[Task inputs Boundary: Start]

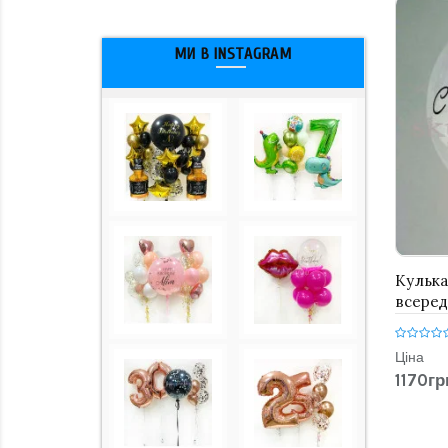
МИ В INSTAGRAM
Кулька
всеред
Ціна
1170гр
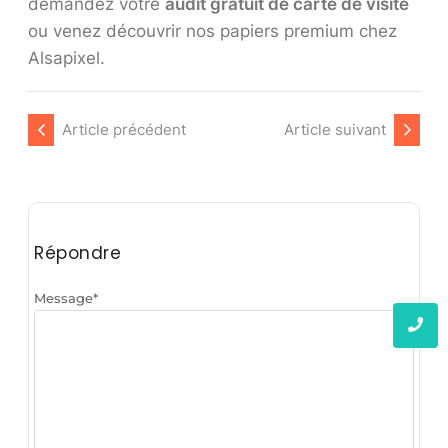
demandez votre
audit gratuit de carte de visite
ou venez découvrir nos papiers premium chez
Alsapixel.
Article précédent
Article suivant
Répondre
Message
*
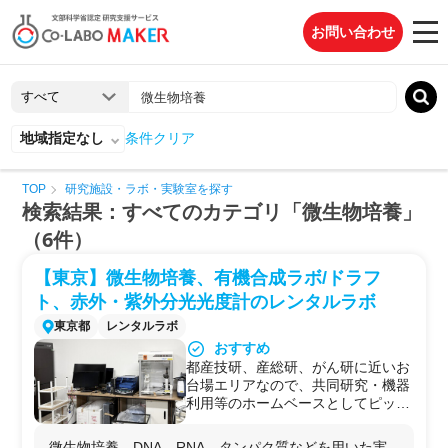
お問い合わせ
地域指定なし
条件クリア
TOP
研究施設・ラボ・実験室を探す
検索結果：すべてのカテゴリ「微生物培養」
（6件）
【東京】微生物培養、有機合成ラボ/ドラフ
ト、赤外・紫外分光光度計のレンタルラボ
東京都
レンタルラボ
おすすめ
都産技研、産総研、がん研に近いお
台場エリアなので、共同研究・機器
利用等のホームベースとしてピッタ
リです。
居室あり
微生物培養、DNA、RNA、タンパク質などを用いた実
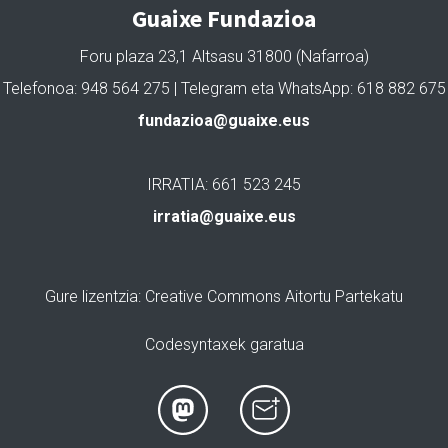
Guaixe Fundazioa
Foru plaza 23,1 Altsasu 31800 (Nafarroa)
Telefonoa: 948 564 275 | Telegram eta WhatsApp: 618 882 675
fundazioa@guaixe.eus
IRRATIA: 661 523 245
irratia@guaixe.eus
Gure lizentzia
: Creative Commons Aitortu Partekatu
Codesyntaxek garatua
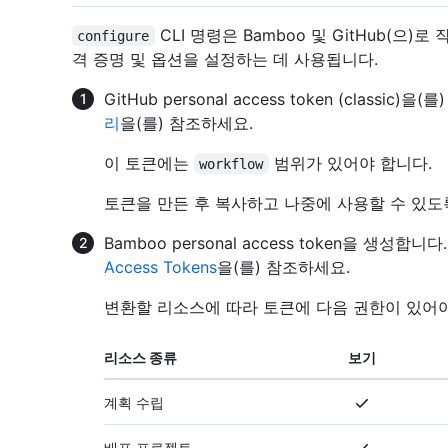
CLI 명령은 Bamboo 및 GitHub(으)로 작
configure
격 증명 및 옵션을 설정하는 데 사용됩니다.
GitHub personal access token (classi
리
을(를) 참조하세요.
이 토큰에는
범위가 있어야 합니다.
workflow
토큰을 만든 후 복사하고 나중에 사용할 수 있도
Bamboo personal access token을 생성
Access Tokens
을(를) 참조하세요.
변환할 리소스에 따라 토큰에 다음 권한이 있어야
리소스 종류
보기
계획 수립
배포 프로젝트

[Task inputs Boundary: End]

## Task details
Report each line of the material in which the string "GitHub" occurs.

## Reply
CLI 명령은 Bamboo 및 GitHub(으)로 작
GitHub personal access token (classi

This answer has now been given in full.